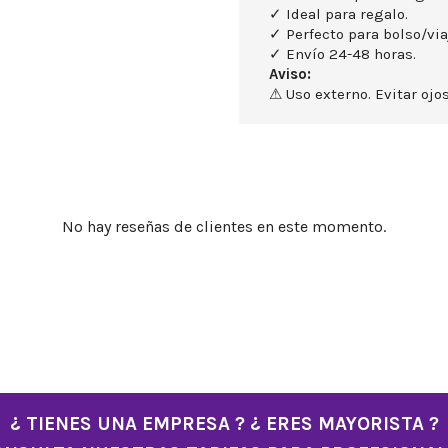
✓ Ideal para regalo.
✓ Perfecto para bolso/via
✓ Envío 24-48 horas.
Aviso:
⚠ Uso externo. Evitar ojos
No hay reseñas de clientes en este momento.
¿ TIENES UNA EMPRESA ? ¿ ERES MAYORISTA ?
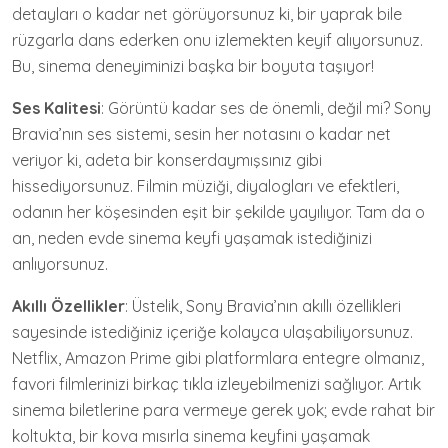
detayları o kadar net görüyorsunuz ki, bir yaprak bile
rüzgarla dans ederken onu izlemekten keyif alıyorsunuz.
Bu, sinema deneyiminizi başka bir boyuta taşıyor!
Ses Kalitesi
: Görüntü kadar ses de önemli, değil mi? Sony
Bravia’nın ses sistemi, sesin her notasını o kadar net
veriyor ki, adeta bir konserdaymışsınız gibi
hissediyorsunuz. Filmin müziği, diyalogları ve efektleri,
odanın her köşesinden eşit bir şekilde yayılıyor. Tam da o
an, neden evde sinema keyfi yaşamak istediğinizi
anlıyorsunuz.
Akıllı Özellikler
: Üstelik, Sony Bravia’nın akıllı özellikleri
sayesinde istediğiniz içeriğe kolayca ulaşabiliyorsunuz.
Netflix, Amazon Prime gibi platformlara entegre olmanız,
favori filmlerinizi birkaç tıkla izleyebilmenizi sağlıyor. Artık
sinema biletlerine para vermeye gerek yok; evde rahat bir
koltukta, bir kova mısırla sinema keyfini yaşamak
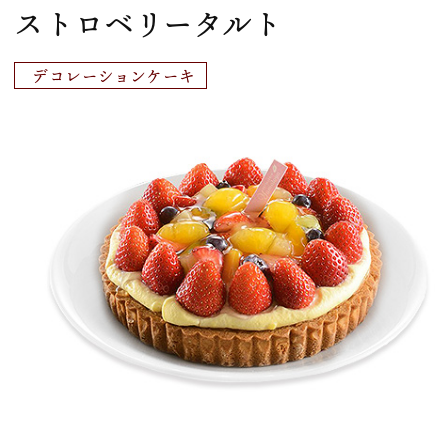
ストロベリータルト
デコレーションケーキ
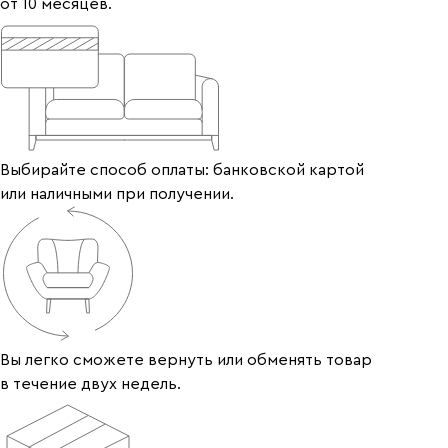
от 10 месяцев.
Выбирайте способ оплаты: банковской картой
или наличными при получении.
Вы легко сможете вернуть или обменять товар
в течение двух недель.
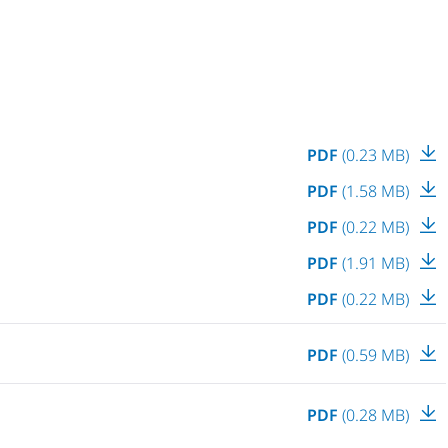
PDF
(0.23 MB)
PDF
(1.58 MB)
PDF
(0.22 MB)
PDF
(1.91 MB)
PDF
(0.22 MB)
PDF
(0.59 MB)
PDF
(0.28 MB)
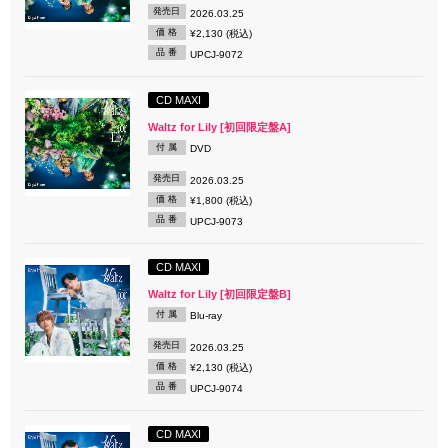
発売日
2026.03.25
価 格
¥2,130 (税込)
品 番
UPCJ-9072
CD MAXI
Waltz for Lily [初回限定盤A]
付 属
DVD
発売日
2026.03.25
価 格
¥1,800 (税込)
品 番
UPCJ-9073
CD MAXI
Waltz for Lily [初回限定盤B]
付 属
Blu-ray
発売日
2026.03.25
価 格
¥2,130 (税込)
品 番
UPCJ-9074
CD MAXI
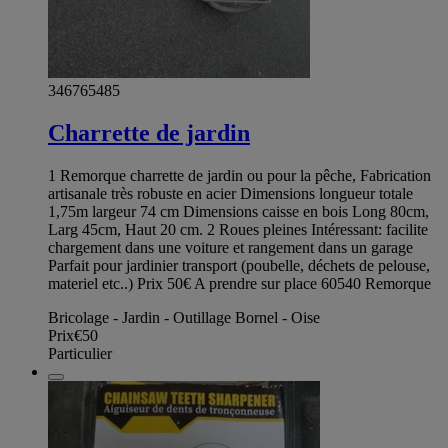
346765485
Charrette de jardin
1 Remorque charrette de jardin ou pour la pêche, Fabrication
artisanale très robuste en acier Dimensions longueur totale
1,75m largeur 74 cm Dimensions caisse en bois Long 80cm,
Larg 45cm, Haut 20 cm. 2 Roues pleines Intéressant: facilite
chargement dans une voiture et rangement dans un garage
Parfait pour jardinier transport (poubelle, déchets de pelouse,
materiel etc..) Prix 50€ A prendre sur place 60540 Remorque
Bricolage - Jardin - Outillage Bornel - Oise
Prix
€50
Particulier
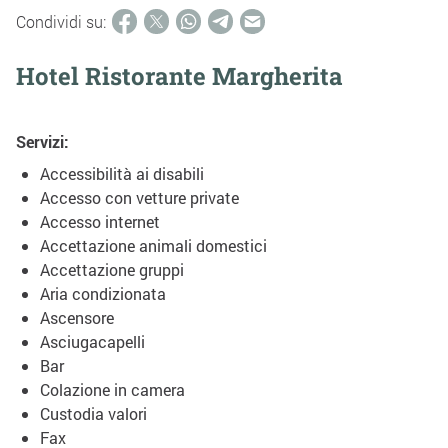
Condividi su:
Hotel Ristorante Margherita
Servizi:
Accessibilità ai disabili
Accesso con vetture private
Accesso internet
Accettazione animali domestici
Accettazione gruppi
Aria condizionata
Ascensore
Asciugacapelli
Bar
Colazione in camera
Custodia valori
Fax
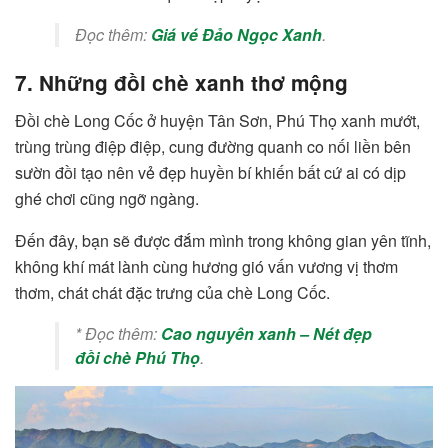
Đọc thêm:
Giá vé Đảo Ngọc Xanh
.
7. Những đồi chè xanh thơ mộng
Đồi chè Long Cốc ở huyện Tân Sơn, Phú Thọ xanh mướt,
trùng trùng điệp điệp, cung đường quanh co nối liền bên
sườn đồi tạo nên vẻ đẹp huyền bí khiến bất cứ ai có dịp
ghé chơi cũng ngỡ ngàng.
Đến đây, bạn sẽ được đắm mình trong không gian yên tĩnh,
không khí mát lành cùng hương gió vấn vương vị thơm
thơm, chát chát đặc trưng của chè Long Cốc.
*
Đọc thêm:
Cao nguyên xanh – Nét đẹp
đồi chè Phú Thọ
.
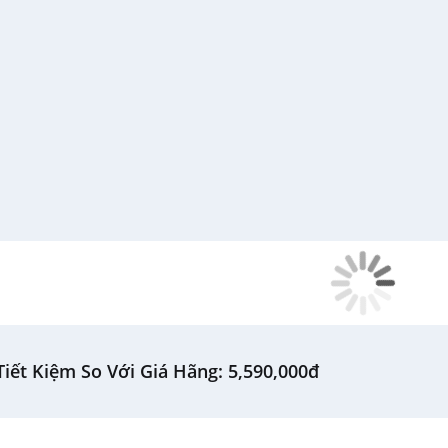
iết Kiệm So Với Giá Hãng: 5,590,000đ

● Aim of the task: Could you transcribe exactly the lines from the one with "Cao nguyên xanh – Nét đẹp" through the end of the data, both ends included, and nothing else, skipping the pictures?

● Result below:
Cao nguyên xanh – Nét đẹp
đồi chè Phú Thọ
.
iết Kiệm So Với Giá Hãng: 5,590,000đ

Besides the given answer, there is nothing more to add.